##### Provided records

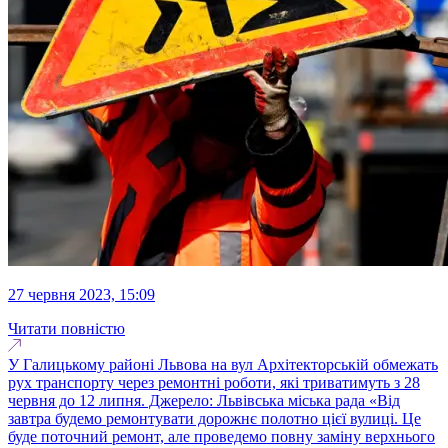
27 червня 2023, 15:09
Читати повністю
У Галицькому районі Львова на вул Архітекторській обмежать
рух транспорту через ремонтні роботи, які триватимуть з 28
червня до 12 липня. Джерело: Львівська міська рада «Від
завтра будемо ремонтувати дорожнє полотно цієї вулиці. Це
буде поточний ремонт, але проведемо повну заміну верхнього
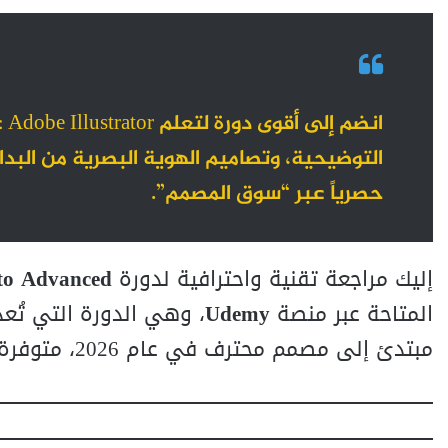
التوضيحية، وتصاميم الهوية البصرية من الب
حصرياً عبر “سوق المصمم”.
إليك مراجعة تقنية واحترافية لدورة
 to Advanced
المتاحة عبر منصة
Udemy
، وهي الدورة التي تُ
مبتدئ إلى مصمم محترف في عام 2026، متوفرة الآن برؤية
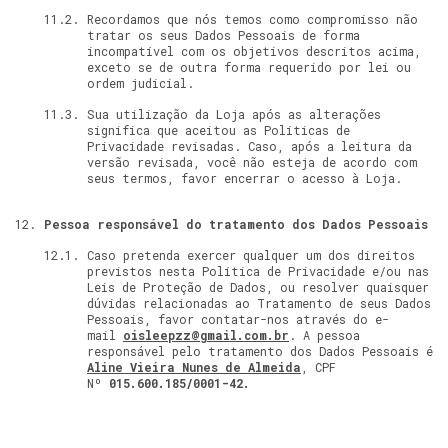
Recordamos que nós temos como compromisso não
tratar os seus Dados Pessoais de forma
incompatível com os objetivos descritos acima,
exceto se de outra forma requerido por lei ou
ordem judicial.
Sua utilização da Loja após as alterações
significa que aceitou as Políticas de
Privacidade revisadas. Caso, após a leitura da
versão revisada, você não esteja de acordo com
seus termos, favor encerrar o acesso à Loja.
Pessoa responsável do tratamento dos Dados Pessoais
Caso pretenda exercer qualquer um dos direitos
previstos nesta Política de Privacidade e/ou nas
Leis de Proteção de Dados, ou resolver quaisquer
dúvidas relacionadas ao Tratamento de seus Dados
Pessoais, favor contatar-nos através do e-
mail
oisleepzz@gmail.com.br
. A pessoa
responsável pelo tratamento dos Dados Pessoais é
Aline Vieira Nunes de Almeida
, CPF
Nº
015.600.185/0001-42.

##########
##### Provided records

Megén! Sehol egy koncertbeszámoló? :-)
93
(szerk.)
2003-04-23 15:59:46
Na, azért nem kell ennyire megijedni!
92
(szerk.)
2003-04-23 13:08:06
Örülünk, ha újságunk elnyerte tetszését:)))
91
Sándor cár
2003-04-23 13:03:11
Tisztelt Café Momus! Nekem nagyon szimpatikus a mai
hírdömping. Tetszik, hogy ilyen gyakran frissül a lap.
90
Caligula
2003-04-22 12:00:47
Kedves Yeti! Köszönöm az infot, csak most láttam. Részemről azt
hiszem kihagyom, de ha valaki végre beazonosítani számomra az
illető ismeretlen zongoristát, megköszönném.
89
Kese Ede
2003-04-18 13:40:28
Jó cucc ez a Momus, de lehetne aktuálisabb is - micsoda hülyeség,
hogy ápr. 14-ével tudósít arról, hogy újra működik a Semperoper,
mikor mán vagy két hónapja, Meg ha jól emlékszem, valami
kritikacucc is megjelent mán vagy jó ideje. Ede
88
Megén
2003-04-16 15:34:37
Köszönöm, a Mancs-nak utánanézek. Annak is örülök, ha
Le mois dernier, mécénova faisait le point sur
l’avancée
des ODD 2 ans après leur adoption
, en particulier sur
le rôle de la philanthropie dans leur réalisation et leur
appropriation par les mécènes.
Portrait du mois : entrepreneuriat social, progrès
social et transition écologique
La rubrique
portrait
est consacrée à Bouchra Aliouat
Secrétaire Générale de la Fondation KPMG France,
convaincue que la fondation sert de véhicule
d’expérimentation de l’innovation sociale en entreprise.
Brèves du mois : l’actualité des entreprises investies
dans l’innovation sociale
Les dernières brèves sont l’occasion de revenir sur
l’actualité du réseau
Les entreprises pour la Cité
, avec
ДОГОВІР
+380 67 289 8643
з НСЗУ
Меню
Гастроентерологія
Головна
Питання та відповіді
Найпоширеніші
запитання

##########

▶ _Instructions for the task_
Using the data above, transcribe exactly the lines between those containing "الدورة التي تُ" and "015.600.185/0001-42.", inclusive, and leave every picture behind.

▶ _Exercise solution_
، وهي الدورة التي تُ
مبتدئ إلى مصمم محترف في عام 2026، متوفرة الآن برؤية
Recordamos que nós temos como compromisso não
tratar os seus Dados Pessoais de forma
incompatível com os objetivos descritos acima,
exceto se de outra forma requerido por lei ou
ordem judicial.
Sua utilização da Loja após as alterações
significa que aceitou as Políticas de
Privacidade revisadas. Caso, após a leitura da
versão revisada, você não esteja de acordo com
seus termos, favor encerrar o acesso à Loja.
Pessoa responsável do tratamento dos Dados Pessoais
Caso pretenda exercer qualquer um dos direitos
previstos nesta Política de Privacidade e/ou nas
Leis de Proteção de Dados, ou resolver quaisquer
dúvidas relacionadas ao Tratamento de seus Dados
Pessoais, favor contatar-nos através do e-
mail
oisleepzz@gmail.com.br
. A pessoa
responsável pelo tratamento dos Dados Pessoais é
Aline Vieira Nunes de Almeida
, CPF
Nº
015.600.185/0001-42.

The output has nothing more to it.